In [1]:
# --- Cell 1: Setup and Imports ---
import pandas as pd
import re
import requests
import os
import torch
from transformers import AutoTokenizer, AutoModel
from tqdm.auto import tqdm
import numpy as np
import matplotlib.pyplot as plt
from sklearn.manifold import TSNE
from sklearn.model_selection import train_test_split
from sklearn.linear_model import LogisticRegression
from sklearn.metrics import classification_report, confusion_matrix
import seaborn as sns

In [None]:
from google.colab import drive
import numpy as np
import pandas as pd
import os

# Mount your Google Drive
drive.mount('/content/drive')

# --- Configuration ---
project_folder = '/content/drive/MyDrive/NLP_Project'
corpus_path = os.path.join(project_folder, 'final_corpus.csv')
embeddings_path = os.path.join(project_folder, 'stylistic_embeddings.npz')

# --- Load Data ---
try:
    # Load the cleaned text data
    df = pd.read_csv(corpus_path)
    print(f"✅ Successfully loaded '{os.path.basename(corpus_path)}' from Google Drive.")
    print(f"Corpus shape: {df.shape}")

    # Load the embeddings and labels
    data = np.load(embeddings_path, allow_pickle=True)
    embeddings = data['embeddings']
    labels = data['labels']
    print(f"✅ Successfully loaded '{os.path.basename(embeddings_path)}' from Google Drive.")
    print(f"Embeddings shape: {embeddings.shape}")

    print("\nAll data loaded. You can now proceed with analysis and visualization.")

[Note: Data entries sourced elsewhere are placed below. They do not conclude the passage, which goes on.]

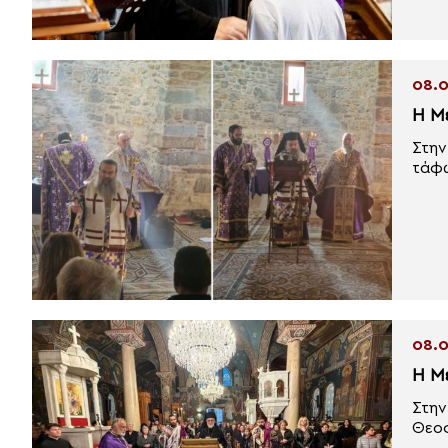
08.0
Η Μ
Στην
τάφω
08.0
Η Μ
Στην
Θεοφ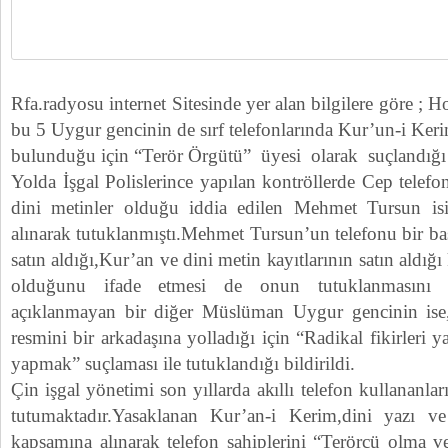
Rfa.radyosu internet Sitesinde yer alan bilgilere göre ;
bu 5 Uygur gencinin de sırf telefonlarında Kur’un-i Kerim
bulunduğu için “Terör Örgütü” üyesi olarak suçlandığı b
Yolda İşgal Polislerince yapılan kontröllerde Cep tele
dini metinler olduğu iddia edilen Mehmet Tursun is
alınarak tutuklanmıştı.Mehmet Tursun’un telefonu bir baş
satın aldığı,Kur’an ve dini metin kayıtlarının satın aldığ
olduğunu ifade etmesi de onun tutuklanmasını en
açıklanmayan bir diğer Müslüman Uygur gencinin ise,eş
resmini bir arkadaşına yolladığı için “Radikal fikirleri
yapmak” suçlaması ile tutuklandığı bildirildi.
Çin işgal yönetimi son yıllarda akıllı telefon kullananlar
tutumaktadır.Yasaklanan Kur’an-i Kerim,dini yazı v
kapsamına alınarak telefon sahiplerini “Terörcü olma 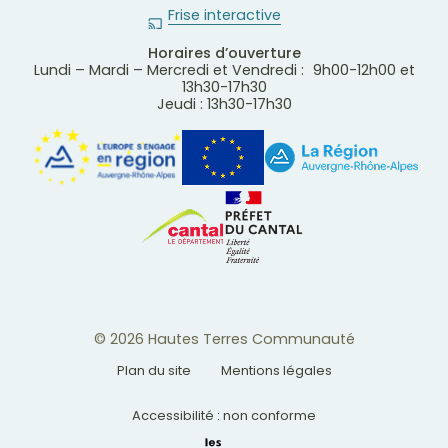
Frise interactive
Horaires d’ouverture
Lundi – Mardi – Mercredi et Vendredi : 9h00-12h00 et
13h30-17h30
Jeudi : 13h30-17h30
© 2026 Hautes Terres Communauté
Plan du site
Mentions légales
Accessibilité : non conforme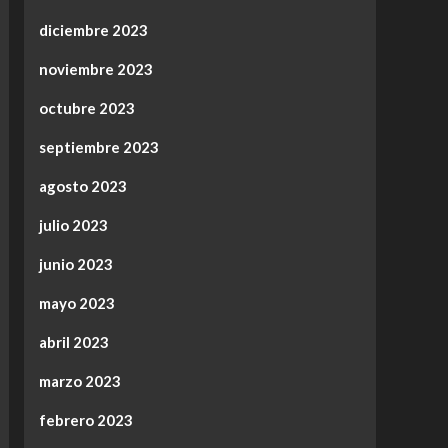
diciembre 2023
noviembre 2023
octubre 2023
septiembre 2023
agosto 2023
julio 2023
junio 2023
mayo 2023
abril 2023
marzo 2023
febrero 2023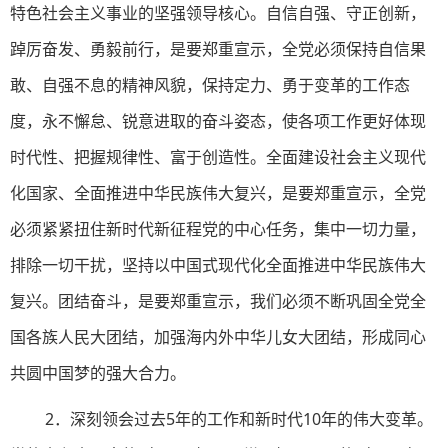
特色社会主义事业的坚强领导核心。自信自强、守正创新，
踔厉奋发、勇毅前行，是要郑重宣示，全党必须保持自信果
敢、自强不息的精神风貌，保持定力、勇于变革的工作态
度，永不懈怠、锐意进取的奋斗姿态，使各项工作更好体现
时代性、把握规律性、富于创造性。全面建设社会主义现代
化国家、全面推进中华民族伟大复兴，是要郑重宣示，全党
必须紧紧扭住新时代新征程党的中心任务，集中一切力量，
排除一切干扰，坚持以中国式现代化全面推进中华民族伟大
复兴。团结奋斗，是要郑重宣示，我们必须不断巩固全党全
国各族人民大团结，加强海内外中华儿女大团结，形成同心
共圆中国梦的强大合力。
2．深刻领会过去5年的工作和新时代10年的伟大变革。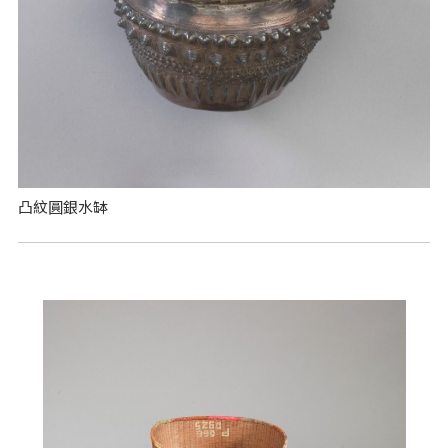
凸紋圓銀水缽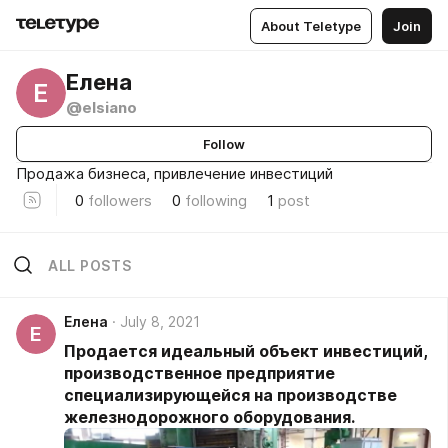
About Teletype
Join
Елена
Е
@elsiano
Follow
Продажа бизнеса, привлечение инвестиций
0
followers
0
following
1
post
ALL POSTS
Елена
July 8, 2021
Е
Продается идеальный объект инвестиций,
производственное предприятие
специализирующейся на производстве
железнодорожного оборудования.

except FileNotFoundError as e:
    print(f"ERROR: A required file was not found. Please ensure both files were saved correctly.")
    print(f"Missing file: {e.filename}")

In [2]:
# --- Configuration ---

BOOKS_TO_DOWNLOAD = {
    'Fyodor Dostoevsky': [
        {'title': 'Crime and Punishment', 'id': 2554},
        {'title': 'The Brothers Karamazov', 'id': 28054},
    ],
    'Charles Dickens': [
        {'title': 'A Tale of Two Cities', 'id': 98},
        {'title': 'Great Expectations', 'id': 1400},
        {'title': 'Oliver Twist', 'id': 730},
    ]
}

PROCESSED_DATA_PATH = 'final_corpus.csv'


# --- Helper Functions ---

def download_gutenberg_text(book_id):
    """Downloads the plain text version of a book from Project Gutenberg."""
    url_patterns = [
        f'https://www.gutenberg.org/files/{book_id}/{book_id}-0.txt',
        f'https://www.gutenberg.org/cache/epub/{book_id}/pg{book_id}.txt',
        f'https://www.gutenberg.org/files/{book_id}/{book_id}.txt'
    ]
    for url in url_patterns:
        try:
            response = requests.get(url)
            if response.status_code == 200:
                print(f"  - Successfully downloaded from {url}")
                return response.content.decode('utf-8', errors='ignore')
        except requests.exceptions.RequestException:
            continue
    print(f"  - ERROR: Failed to download book with ID {book_id}.")
    return None

def remove_table_of_contents(text):
    """
    A new function to specifically find and remove lines that look like a Table of Contents.
    """
    lines = text.splitlines()
    cleaned_lines = []
    in_toc_section = False

    # A regex to identify typical TOC lines (e.g., "Chapter I...", "Part 1...")
    # It looks for the keyword, a number/roman numeral, and not much else on the line.
    toc_pattern = re.compile(r'^\s*(chapter|part|book|stave|epilogue)\s+([ivx\d]+|[a-zA-Z]+)?\s*(\.|\s)*\s*$', re.IGNORECASE)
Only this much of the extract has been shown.